Il y a 45 ans, Roland Barthes décryptait une publicité Panzani et mettait à jour son fonctionnement de séduction : dans l’image, les produits Panzani étaient sublimés par "l’italianité" qu’ils incarnaient, en chantres de la gastronomie italienne, en héros des menus de la ménagère française. La glorification publicitaire du produit de consommation était née et, depuis plusieurs décennies déjà, la rhétorique marketing avait mis en place un système de valeur avec une distribution des rôles spécifique. Le produit vanté en était le héros, et la ménagère cible l’heureuse bénéficiaire.
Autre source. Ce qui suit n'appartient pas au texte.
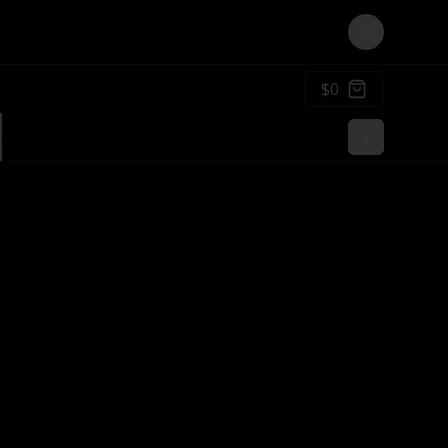
Login
$0
s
Dans la publicité comme dans les contes de fée, l’ensemble des protagonistes, animés comme inanimés, ont généralement un "rôle narratif"* : soit le héros, déterminé par une quête, soit l’objet de la quête (trésor palpable ou objectif abstrait), soit encore des adjuvants et des opposants, qui tour à tour aident et s’opposent au héros. Mais en publicité, la distribution de ces rôles semble avoir évolué, de la "réclame" aux publicités actuelles…

Déplacement des projecteurs

Au début de son histoire, la publicité met généralement le produit au centre de l’image et du discours. Dans son fonctionnement narratif, elle l’assimile ainsi au héros, voire à l’objet de la quête. La publicité Panzani, ou d’autres comme Banania et Le Petit Marseillais, fonctionnent sur ce principe : le produit est au milieu de l’image, et présenté soit comme la finalité, soit comme le responsable héroïque du bénéfice. Au contraire, l’utilisateur est relégué au rôle de simple figurant – si tant est qu’il soit représenté.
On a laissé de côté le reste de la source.